In truth, the leaders have simply ignored their responsibility and their capability and are abetted by their enablers, the media. Here's a bit by Dean Baker on his Beat the Press blog pointing this out:
The Post Wrongly Tells Readers That Central Banks Can't Do More to Boost GrowthI'm reading Sylvia Nasar's Grand Pursuit and it really, really sad to realize that this same flailing about and impotence in the face of a crying need for action marked the 1930s as it does today. It simply means that tens of millions suffer because the "leaders" can't lead.
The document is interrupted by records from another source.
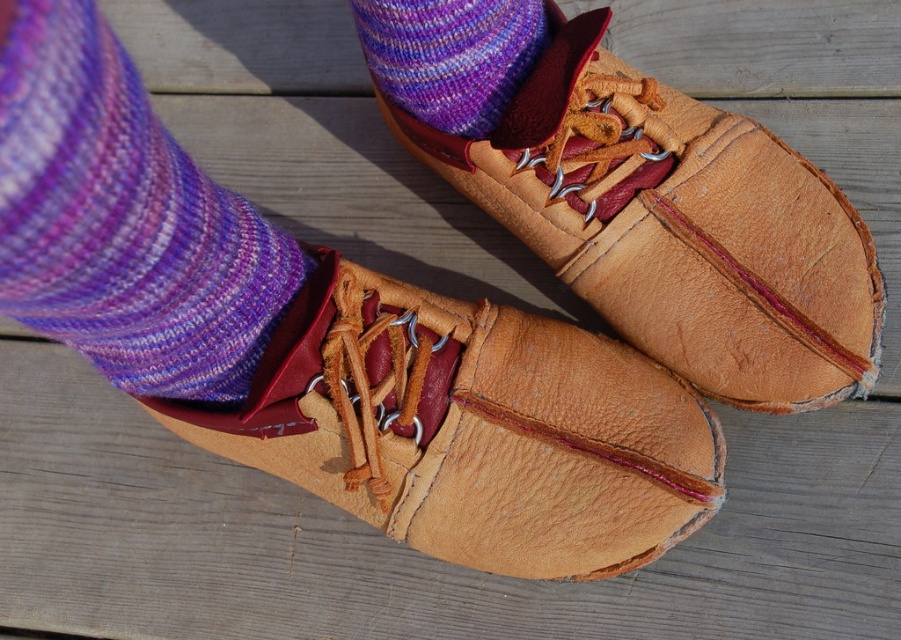 Question: In this image, where is purple knitted sock at lower left located relative to purple knitted sock at upper left?

Choices:
 (A) above
 (B) below

Answer: (B)

Question: Estimate the real-world distances between objects in this image. Which object is farther from the leather shoe at center?

Choices:
 (A) tan leather shoe at center
 (B) purple knitted sock at lower left
 (C) purple knitted sock at upper left

Answer: (B)

Question: Does tan leather shoe at center come behind purple knitted sock at lower left?

Choices:
 (A) no
 (B) yes

Answer: (B)

Question: Is tan leather shoe at center to the left of purple knitted sock at upper left from the viewer's perspective?

Choices:
 (A) yes
 (B) no

Answer: (A)

Question: Which object is the farthest from the tan leather shoe at center?

Choices:
 (A) leather shoe at center
 (B) purple knitted sock at lower left
 (C) purple knitted sock at upper left

Answer: (C)

Question: Which point appears farthest from the camera in this image?

Choices:
 (A) (371, 24)
 (B) (181, 307)
 (C) (297, 465)

Answer: (C) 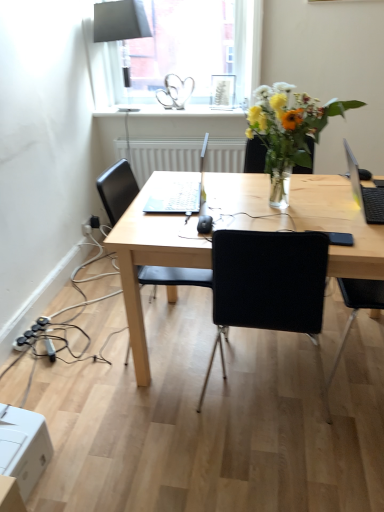 Find the location of a particular element. Image resolution: width=384 pixels, height=512 pixels. free location in front of sleek silver laptop at center is located at coordinates (168, 225). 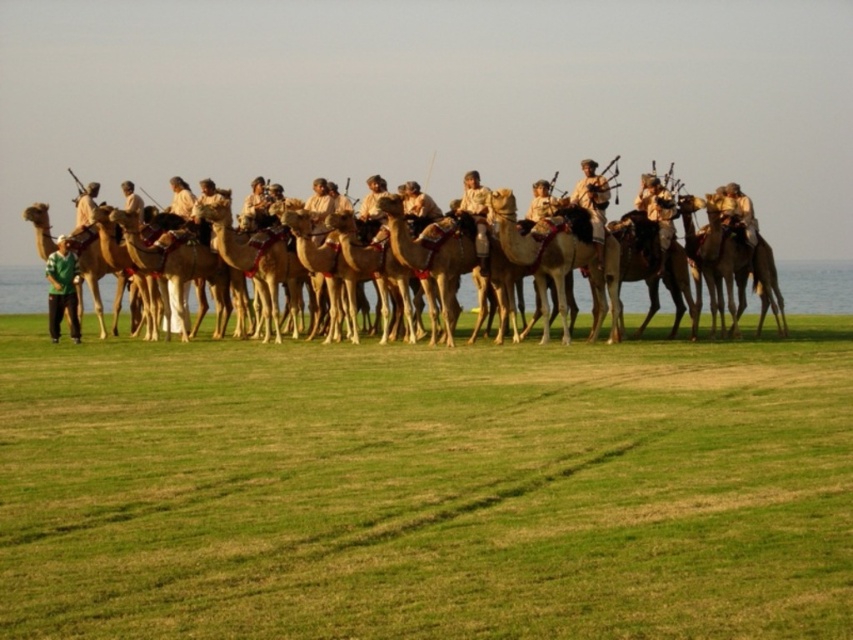 You are standing on the grassy field and see the green grass at lower center and the light brown leather jacket at center. Which object is closer to you?

The green grass at lower center is closer to you because it is positioned below the light brown leather jacket at center, indicating it is nearer in the scene. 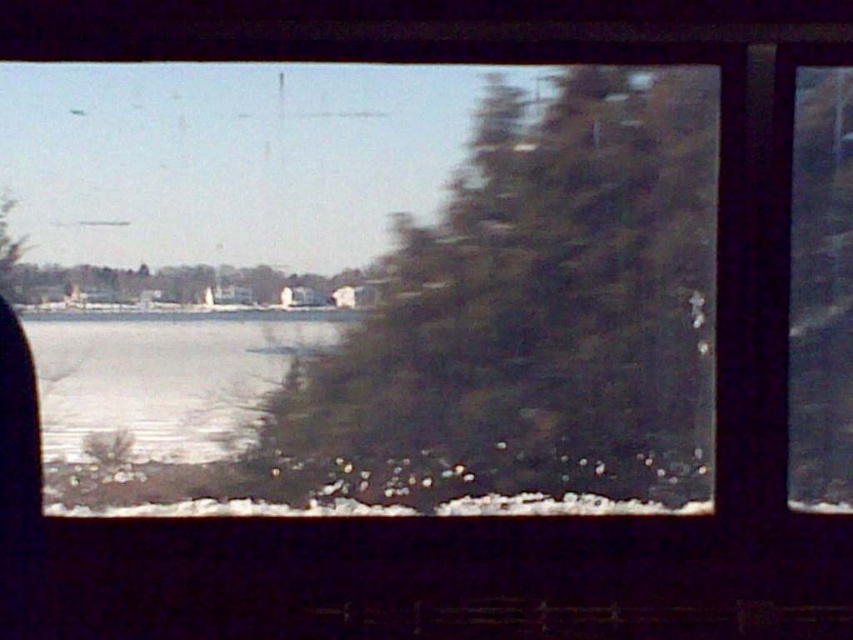 Which of these two, green textured tree at center or clear ice at lower left, stands shorter?

clear ice at lower left is shorter.

Is green textured tree at center in front of clear ice at lower left?

Yes.

What do you see at coordinates (529, 316) in the screenshot? The image size is (853, 640). I see `green textured tree at center` at bounding box center [529, 316].

This screenshot has height=640, width=853. Find the location of `green textured tree at center`. green textured tree at center is located at coordinates (529, 316). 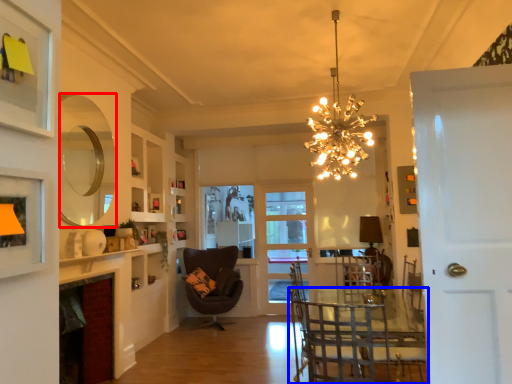 Question: Which of the following is the closest to the observer, mirror (highlighted by a red box) or chair (highlighted by a blue box)?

Instead the leaders are fearful of "little voices" in their heads whispering about dreaded inflation or the need to appease some hidden actor requiring "confidence". Even in the 1930s there were a number of leading economists, Keynes being the preeminent example, who properly diagnosed the situation and gave political and monetary authorities the needed guidance. But then, as now, these "leaders" simply ignored the advice and played their hand as if the economy were a morality play requiring "excesses" to be punished by many, many years of suffering by the innocent, the unemployed workers with absolutely no responsibility for the crash.
In an article about the IMF reversing its pro-austerity stance, the Post told readers:
"Central banks, which have already reduced interest rates to extremely low levels, have little remaining ability to boost economic activity."
This is not true. Central banks could explicitly target higher rates of inflation. This would lower real interest rates and reduce debt burdens. This policy has been advocated by many prominent economists, including Paul Krugman, Ken Rogoff, the former chief economist of the IMF, and Ben Bernanke when he was still a professor at Princeton.